Data to process
- - - - - - -

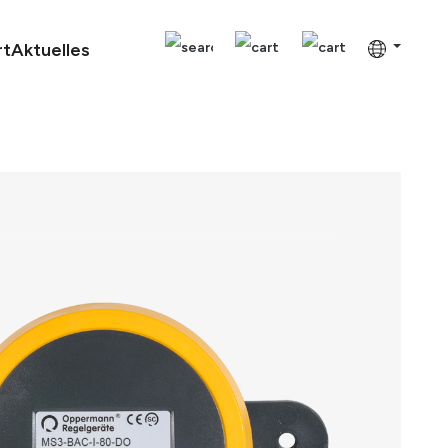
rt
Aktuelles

- - - - - - -

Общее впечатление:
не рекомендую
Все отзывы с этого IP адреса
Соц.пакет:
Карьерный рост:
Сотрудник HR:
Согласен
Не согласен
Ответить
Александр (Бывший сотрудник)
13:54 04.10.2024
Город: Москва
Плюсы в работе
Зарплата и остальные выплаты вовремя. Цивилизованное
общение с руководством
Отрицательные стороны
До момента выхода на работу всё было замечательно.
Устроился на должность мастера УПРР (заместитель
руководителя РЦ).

- - - - - - -

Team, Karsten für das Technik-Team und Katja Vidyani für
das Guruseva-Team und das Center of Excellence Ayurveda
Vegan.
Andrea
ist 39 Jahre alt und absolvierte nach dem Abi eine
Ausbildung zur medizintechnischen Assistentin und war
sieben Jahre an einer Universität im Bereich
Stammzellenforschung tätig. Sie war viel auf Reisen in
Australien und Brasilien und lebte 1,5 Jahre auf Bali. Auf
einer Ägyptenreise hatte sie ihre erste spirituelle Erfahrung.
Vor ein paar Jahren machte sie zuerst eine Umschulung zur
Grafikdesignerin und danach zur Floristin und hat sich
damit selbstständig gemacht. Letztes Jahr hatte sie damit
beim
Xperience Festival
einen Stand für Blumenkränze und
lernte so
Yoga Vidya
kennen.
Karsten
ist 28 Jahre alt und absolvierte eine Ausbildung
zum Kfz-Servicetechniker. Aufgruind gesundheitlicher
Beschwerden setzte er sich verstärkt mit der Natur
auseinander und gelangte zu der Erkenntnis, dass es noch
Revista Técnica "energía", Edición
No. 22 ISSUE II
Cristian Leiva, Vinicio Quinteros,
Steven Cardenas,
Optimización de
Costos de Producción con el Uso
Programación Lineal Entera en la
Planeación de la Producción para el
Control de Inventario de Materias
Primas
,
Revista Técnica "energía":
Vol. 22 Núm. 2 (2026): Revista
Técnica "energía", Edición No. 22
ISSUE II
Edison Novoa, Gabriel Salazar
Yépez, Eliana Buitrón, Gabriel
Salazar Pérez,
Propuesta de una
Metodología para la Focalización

- - - - - - -

Try it
Using the data above, print exactly the lines from the line that contains "не рекомендую" through the line that contains "руководителя РЦ).", with both included.

Answer to the exercise
не рекомендую
Все отзывы с этого IP адреса
Соц.пакет:
Карьерный рост:
Сотрудник HR:
Согласен
Не согласен
Ответить
Александр (Бывший сотрудник)
13:54 04.10.2024
Город: Москва
Плюсы в работе
Зарплата и остальные выплаты вовремя. Цивилизованное
общение с руководством
Отрицательные стороны
До момента выхода на работу всё было замечательно.
Устроился на должность мастера УПРР (заместитель
руководителя РЦ).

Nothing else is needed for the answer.